▸ Aim of the task
Copy each line of the listing below where the word "COAST" turns up.

▸ Provided records
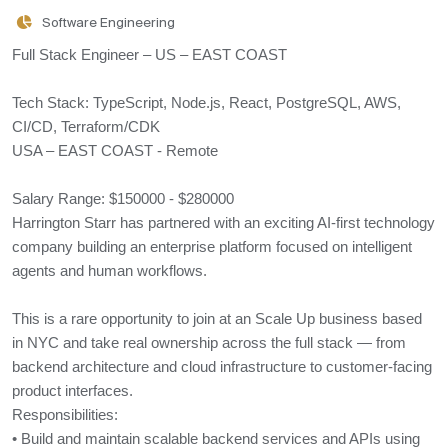
Software Engineering
Full Stack Engineer – US – EAST COAST
Tech Stack: TypeScript, Node.js, React, PostgreSQL, AWS,
CI/CD, Terraform/CDK
USA – EAST COAST - Remote
Salary Range: $150000 - $280000
Harrington Starr has partnered with an exciting AI-first technology
company building an enterprise platform focused on intelligent
agents and human workflows.
This is a rare opportunity to join at an Scale Up business based
in NYC and take real ownership across the full stack — from
backend architecture and cloud infrastructure to customer-facing
product interfaces.
Responsibilities:
• Build and maintain scalable backend services and APIs using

▸ Response
Full Stack Engineer – US – EAST COAST
USA – EAST COAST - Remote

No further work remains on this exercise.